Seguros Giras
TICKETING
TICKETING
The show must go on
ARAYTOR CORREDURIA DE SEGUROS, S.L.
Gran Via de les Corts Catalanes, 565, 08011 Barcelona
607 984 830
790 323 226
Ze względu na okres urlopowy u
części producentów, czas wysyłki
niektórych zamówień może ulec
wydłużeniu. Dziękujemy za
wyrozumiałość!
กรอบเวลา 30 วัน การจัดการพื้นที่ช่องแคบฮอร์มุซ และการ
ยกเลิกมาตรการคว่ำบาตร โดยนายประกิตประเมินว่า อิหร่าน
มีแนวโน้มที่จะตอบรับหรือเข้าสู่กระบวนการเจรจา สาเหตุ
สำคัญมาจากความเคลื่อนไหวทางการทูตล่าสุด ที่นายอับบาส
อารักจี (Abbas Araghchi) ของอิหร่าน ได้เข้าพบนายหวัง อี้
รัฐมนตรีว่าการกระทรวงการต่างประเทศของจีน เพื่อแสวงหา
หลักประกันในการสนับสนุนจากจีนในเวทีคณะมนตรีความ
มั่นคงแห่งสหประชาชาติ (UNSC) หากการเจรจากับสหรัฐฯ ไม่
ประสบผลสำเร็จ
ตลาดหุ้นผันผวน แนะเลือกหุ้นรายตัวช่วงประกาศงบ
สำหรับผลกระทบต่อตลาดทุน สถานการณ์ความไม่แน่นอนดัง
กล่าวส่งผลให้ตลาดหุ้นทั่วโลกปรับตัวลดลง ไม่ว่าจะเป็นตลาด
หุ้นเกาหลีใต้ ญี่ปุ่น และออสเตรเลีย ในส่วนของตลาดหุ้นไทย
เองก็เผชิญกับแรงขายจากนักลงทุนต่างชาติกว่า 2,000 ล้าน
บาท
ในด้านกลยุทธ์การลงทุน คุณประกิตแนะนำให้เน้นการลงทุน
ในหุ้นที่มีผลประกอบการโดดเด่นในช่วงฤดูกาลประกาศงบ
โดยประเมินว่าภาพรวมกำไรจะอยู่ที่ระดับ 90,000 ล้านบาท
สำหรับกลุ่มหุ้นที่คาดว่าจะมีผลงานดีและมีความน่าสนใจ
========================================
- [Work to complete]: The full set of entries, copied exactly, is the expected answer.

- [Solution for this exercise]:
Seguros Giras
TICKETING
TICKETING
The show must go on
ARAYTOR CORREDURIA DE SEGUROS, S.L.
Gran Via de les Corts Catalanes, 565, 08011 Barcelona
607 984 830
790 323 226
Ze względu na okres urlopowy u
części producentów, czas wysyłki
niektórych zamówień może ulec
wydłużeniu. Dziękujemy za
wyrozumiałość!
กรอบเวลา 30 วัน การจัดการพื้นที่ช่องแคบฮอร์มุซ และการ
ยกเลิกมาตรการคว่ำบาตร โดยนายประกิตประเมินว่า อิหร่าน
มีแนวโน้มที่จะตอบรับหรือเข้าสู่กระบวนการเจรจา สาเหตุ
สำคัญมาจากความเคลื่อนไหวทางการทูตล่าสุด ที่นายอับบาส
อารักจี (Abbas Araghchi) ของอิหร่าน ได้เข้าพบนายหวัง อี้
รัฐมนตรีว่าการกระทรวงการต่างประเทศของจีน เพื่อแสวงหา
หลักประกันในการสนับสนุนจากจีนในเวทีคณะมนตรีความ
มั่นคงแห่งสหประชาชาติ (UNSC) หากการเจรจากับสหรัฐฯ ไม่
ประสบผลสำเร็จ
ตลาดหุ้นผันผวน แนะเลือกหุ้นรายตัวช่วงประกาศงบ
สำหรับผลกระทบต่อตลาดทุน สถานการณ์ความไม่แน่นอนดัง
กล่าวส่งผลให้ตลาดหุ้นทั่วโลกปรับตัวลดลง ไม่ว่าจะเป็นตลาด
หุ้นเกาหลีใต้ ญี่ปุ่น และออสเตรเลีย ในส่วนของตลาดหุ้นไทย
เองก็เผชิญกับแรงขายจากนักลงทุนต่างชาติกว่า 2,000 ล้าน
บาท
ในด้านกลยุทธ์การลงทุน คุณประกิตแนะนำให้เน้นการลงทุน
ในหุ้นที่มีผลประกอบการโดดเด่นในช่วงฤดูกาลประกาศงบ
โดยประเมินว่าภาพรวมกำไรจะอยู่ที่ระดับ 90,000 ล้านบาท
สำหรับกลุ่มหุ้นที่คาดว่าจะมีผลงานดีและมีความน่าสนใจ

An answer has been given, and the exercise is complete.